# AVAILABLE DATA
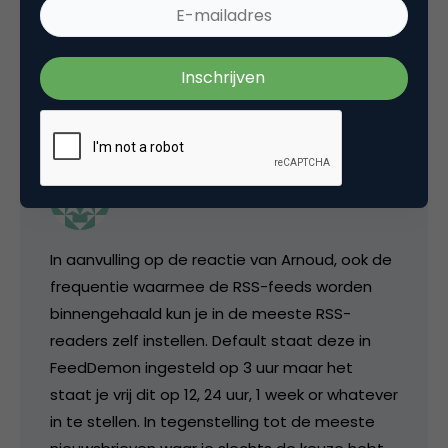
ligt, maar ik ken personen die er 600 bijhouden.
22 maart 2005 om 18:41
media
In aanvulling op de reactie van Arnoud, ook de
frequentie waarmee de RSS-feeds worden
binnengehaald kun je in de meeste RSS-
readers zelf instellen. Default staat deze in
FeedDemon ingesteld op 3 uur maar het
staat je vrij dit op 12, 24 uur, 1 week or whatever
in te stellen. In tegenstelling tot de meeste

--

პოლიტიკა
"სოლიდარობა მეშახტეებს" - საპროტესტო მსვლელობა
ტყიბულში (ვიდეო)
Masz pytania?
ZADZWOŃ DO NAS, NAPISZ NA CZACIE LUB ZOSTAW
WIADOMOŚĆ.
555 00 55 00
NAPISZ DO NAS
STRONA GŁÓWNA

# WHAT YOU NEED TO DO
Starting at the line above that contains "ZADZWOŃ DO NAS, NAPISZ NA CZACIE LUB ZOSTAW", write out each line exactly until the line that contains "STRONA GŁÓWNA" has been written, and stop there.

# TASK RESPONSE
ZADZWOŃ DO NAS, NAPISZ NA CZACIE LUB ZOSTAW
WIADOMOŚĆ.
555 00 55 00
NAPISZ DO NAS
STRONA GŁÓWNA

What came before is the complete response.